*** Excerpted records Section Begins ***

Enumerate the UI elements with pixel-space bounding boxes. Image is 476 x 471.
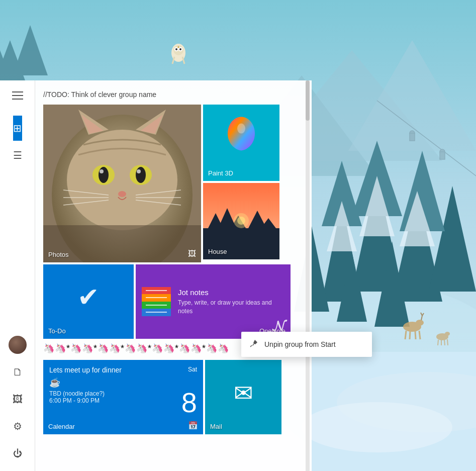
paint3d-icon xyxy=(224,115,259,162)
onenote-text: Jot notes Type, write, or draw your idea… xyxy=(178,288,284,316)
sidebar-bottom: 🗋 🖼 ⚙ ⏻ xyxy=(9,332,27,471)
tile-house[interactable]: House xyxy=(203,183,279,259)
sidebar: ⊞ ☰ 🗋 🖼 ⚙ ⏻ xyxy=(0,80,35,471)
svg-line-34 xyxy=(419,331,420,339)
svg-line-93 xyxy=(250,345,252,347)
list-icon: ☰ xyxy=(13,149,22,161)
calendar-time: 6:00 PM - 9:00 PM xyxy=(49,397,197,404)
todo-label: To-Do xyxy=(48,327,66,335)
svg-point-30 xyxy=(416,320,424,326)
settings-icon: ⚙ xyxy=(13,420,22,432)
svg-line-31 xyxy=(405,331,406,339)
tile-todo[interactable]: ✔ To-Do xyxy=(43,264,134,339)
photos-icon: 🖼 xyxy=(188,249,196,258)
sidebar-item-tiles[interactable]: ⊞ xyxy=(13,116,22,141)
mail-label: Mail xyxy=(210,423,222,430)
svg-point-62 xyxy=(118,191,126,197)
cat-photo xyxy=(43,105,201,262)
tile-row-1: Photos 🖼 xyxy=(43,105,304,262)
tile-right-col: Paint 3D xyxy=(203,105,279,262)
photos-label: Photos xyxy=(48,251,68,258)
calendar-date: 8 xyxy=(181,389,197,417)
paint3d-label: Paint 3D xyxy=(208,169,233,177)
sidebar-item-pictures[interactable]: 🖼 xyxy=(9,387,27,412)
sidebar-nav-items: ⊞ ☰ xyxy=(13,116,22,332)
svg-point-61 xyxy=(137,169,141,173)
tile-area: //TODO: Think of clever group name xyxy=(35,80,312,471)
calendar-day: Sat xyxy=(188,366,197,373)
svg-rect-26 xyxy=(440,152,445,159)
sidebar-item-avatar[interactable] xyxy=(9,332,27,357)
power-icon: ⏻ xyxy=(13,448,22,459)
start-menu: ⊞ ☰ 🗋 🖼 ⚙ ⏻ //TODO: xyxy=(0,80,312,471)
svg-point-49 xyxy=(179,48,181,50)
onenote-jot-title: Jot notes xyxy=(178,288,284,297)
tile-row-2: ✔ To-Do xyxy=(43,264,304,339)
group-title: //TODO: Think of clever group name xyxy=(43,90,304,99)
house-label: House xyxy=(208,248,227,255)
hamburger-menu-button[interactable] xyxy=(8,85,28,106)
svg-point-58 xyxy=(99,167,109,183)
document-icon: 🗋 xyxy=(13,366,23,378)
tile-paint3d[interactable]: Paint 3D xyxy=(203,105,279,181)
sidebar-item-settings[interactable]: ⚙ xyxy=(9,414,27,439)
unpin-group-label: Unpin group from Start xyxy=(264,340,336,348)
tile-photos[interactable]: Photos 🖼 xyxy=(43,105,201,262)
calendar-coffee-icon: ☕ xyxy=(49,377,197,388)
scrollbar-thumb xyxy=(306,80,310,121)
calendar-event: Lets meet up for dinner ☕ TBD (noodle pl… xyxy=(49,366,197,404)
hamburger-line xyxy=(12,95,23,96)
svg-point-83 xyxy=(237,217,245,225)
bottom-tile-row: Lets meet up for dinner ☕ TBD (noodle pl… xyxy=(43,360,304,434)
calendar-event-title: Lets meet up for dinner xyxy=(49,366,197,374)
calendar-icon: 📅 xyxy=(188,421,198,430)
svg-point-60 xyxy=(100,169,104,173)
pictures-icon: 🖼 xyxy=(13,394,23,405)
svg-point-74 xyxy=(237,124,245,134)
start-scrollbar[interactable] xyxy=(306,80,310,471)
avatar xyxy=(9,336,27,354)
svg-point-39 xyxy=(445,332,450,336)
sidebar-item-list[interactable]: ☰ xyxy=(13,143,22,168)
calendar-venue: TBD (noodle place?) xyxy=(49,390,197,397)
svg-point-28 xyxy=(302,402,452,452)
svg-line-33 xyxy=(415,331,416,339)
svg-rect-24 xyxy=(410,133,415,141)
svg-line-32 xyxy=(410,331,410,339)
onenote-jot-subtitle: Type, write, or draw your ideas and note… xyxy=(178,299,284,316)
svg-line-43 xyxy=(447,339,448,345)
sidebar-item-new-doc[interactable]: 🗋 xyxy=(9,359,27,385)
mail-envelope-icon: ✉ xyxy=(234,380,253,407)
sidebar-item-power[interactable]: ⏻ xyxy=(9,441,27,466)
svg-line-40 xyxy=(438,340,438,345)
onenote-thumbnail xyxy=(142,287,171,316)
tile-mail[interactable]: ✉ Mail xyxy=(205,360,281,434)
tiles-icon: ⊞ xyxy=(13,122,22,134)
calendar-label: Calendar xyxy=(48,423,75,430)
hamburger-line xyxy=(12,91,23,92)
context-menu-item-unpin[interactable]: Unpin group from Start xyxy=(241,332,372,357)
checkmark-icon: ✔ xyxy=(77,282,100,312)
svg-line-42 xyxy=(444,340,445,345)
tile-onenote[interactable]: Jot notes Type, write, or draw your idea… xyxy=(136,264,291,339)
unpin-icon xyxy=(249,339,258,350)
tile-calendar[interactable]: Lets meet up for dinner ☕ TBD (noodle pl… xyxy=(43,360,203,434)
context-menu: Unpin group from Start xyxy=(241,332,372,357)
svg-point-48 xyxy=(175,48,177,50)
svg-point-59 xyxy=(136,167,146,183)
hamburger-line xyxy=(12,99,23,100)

*** Excerpted records Section Ends ***

> **What is needed**: Output every record exactly, minus the pictures.

> **Written solution**:
Enumerate the UI elements with pixel-space bounding boxes. Image is 476 x 471.
paint3d-icon xyxy=(224,115,259,162)
onenote-text: Jot notes Type, write, or draw your idea… xyxy=(178,288,284,316)
sidebar-bottom: 🗋 🖼 ⚙ ⏻ xyxy=(9,332,27,471)
tile-house[interactable]: House xyxy=(203,183,279,259)
sidebar: ⊞ ☰ 🗋 🖼 ⚙ ⏻ xyxy=(0,80,35,471)
svg-line-34 xyxy=(419,331,420,339)
svg-line-93 xyxy=(250,345,252,347)
list-icon: ☰ xyxy=(13,149,22,161)
calendar-time: 6:00 PM - 9:00 PM xyxy=(49,397,197,404)
todo-label: To-Do xyxy=(48,327,66,335)
svg-point-30 xyxy=(416,320,424,326)
settings-icon: ⚙ xyxy=(13,420,22,432)
svg-line-31 xyxy=(405,331,406,339)
tile-todo[interactable]: ✔ To-Do xyxy=(43,264,134,339)
photos-icon: 🖼 xyxy=(188,249,196,258)
sidebar-item-tiles[interactable]: ⊞ xyxy=(13,116,22,141)
mail-label: Mail xyxy=(210,423,222,430)
svg-point-62 xyxy=(118,191,126,197)
cat-photo xyxy=(43,105,201,262)
tile-row-1: Photos 🖼 xyxy=(43,105,304,262)
tile-right-col: Paint 3D xyxy=(203,105,279,262)
photos-label: Photos xyxy=(48,251,68,258)
calendar-date: 8 xyxy=(181,389,197,417)
paint3d-label: Paint 3D xyxy=(208,169,233,177)
sidebar-item-pictures[interactable]: 🖼 xyxy=(9,387,27,412)
sidebar-nav-items: ⊞ ☰ xyxy=(13,116,22,332)
svg-point-61 xyxy=(137,169,141,173)
tile-area: //TODO: Think of clever group name xyxy=(35,80,312,471)
calendar-day: Sat xyxy=(188,366,197,373)
svg-rect-26 xyxy=(440,152,445,159)
sidebar-item-avatar[interactable] xyxy=(9,332,27,357)
power-icon: ⏻ xyxy=(13,448,22,459)
start-menu: ⊞ ☰ 🗋 🖼 ⚙ ⏻ //TODO: xyxy=(0,80,312,471)
svg-point-49 xyxy=(179,48,181,50)
onenote-jot-title: Jot notes xyxy=(178,288,284,297)
tile-row-2: ✔ To-Do xyxy=(43,264,304,339)
group-title: //TODO: Think of clever group name xyxy=(43,90,304,99)
house-label: House xyxy=(208,248,227,255)
hamburger-menu-button[interactable] xyxy=(8,85,28,106)
svg-point-58 xyxy=(99,167,109,183)
document-icon: 🗋 xyxy=(13,366,23,378)
tile-paint3d[interactable]: Paint 3D xyxy=(203,105,279,181)
sidebar-item-settings[interactable]: ⚙ xyxy=(9,414,27,439)
unpin-group-label: Unpin group from Start xyxy=(264,340,336,348)
tile-photos[interactable]: Photos 🖼 xyxy=(43,105,201,262)
calendar-coffee-icon: ☕ xyxy=(49,377,197,388)
scrollbar-thumb xyxy=(306,80,310,121)
calendar-event: Lets meet up for dinner ☕ TBD (noodle pl… xyxy=(49,366,197,404)
hamburger-line xyxy=(12,95,23,96)
svg-point-83 xyxy=(237,217,245,225)
bottom-tile-row: Lets meet up for dinner ☕ TBD (noodle pl… xyxy=(43,360,304,434)
calendar-event-title: Lets meet up for dinner xyxy=(49,366,197,374)
calendar-icon: 📅 xyxy=(188,421,198,430)
svg-point-60 xyxy=(100,169,104,173)
pictures-icon: 🖼 xyxy=(13,394,23,405)
svg-point-74 xyxy=(237,124,245,134)
start-scrollbar[interactable] xyxy=(306,80,310,471)
avatar xyxy=(9,336,27,354)
svg-point-39 xyxy=(445,332,450,336)
sidebar-item-list[interactable]: ☰ xyxy=(13,143,22,168)
calendar-venue: TBD (noodle place?) xyxy=(49,390,197,397)
svg-point-28 xyxy=(302,402,452,452)
svg-line-33 xyxy=(415,331,416,339)
svg-rect-24 xyxy=(410,133,415,141)
svg-line-32 xyxy=(410,331,410,339)
onenote-jot-subtitle: Type, write, or draw your ideas and note… xyxy=(178,299,284,316)
svg-line-43 xyxy=(447,339,448,345)
sidebar-item-new-doc[interactable]: 🗋 xyxy=(9,359,27,385)
mail-envelope-icon: ✉ xyxy=(234,380,253,407)
sidebar-item-power[interactable]: ⏻ xyxy=(9,441,27,466)
svg-line-40 xyxy=(438,340,438,345)
onenote-thumbnail xyxy=(142,287,171,316)
tile-mail[interactable]: ✉ Mail xyxy=(205,360,281,434)
tiles-icon: ⊞ xyxy=(13,122,22,134)
calendar-label: Calendar xyxy=(48,423,75,430)
hamburger-line xyxy=(12,91,23,92)
context-menu-item-unpin[interactable]: Unpin group from Start xyxy=(241,332,372,357)
checkmark-icon: ✔ xyxy=(77,282,100,312)
svg-line-42 xyxy=(444,340,445,345)
tile-onenote[interactable]: Jot notes Type, write, or draw your idea… xyxy=(136,264,291,339)
unpin-icon xyxy=(249,339,258,350)
tile-calendar[interactable]: Lets meet up for dinner ☕ TBD (noodle pl… xyxy=(43,360,203,434)
context-menu: Unpin group from Start xyxy=(241,332,372,357)
svg-point-48 xyxy=(175,48,177,50)
svg-point-59 xyxy=(136,167,146,183)
hamburger-line xyxy=(12,99,23,100)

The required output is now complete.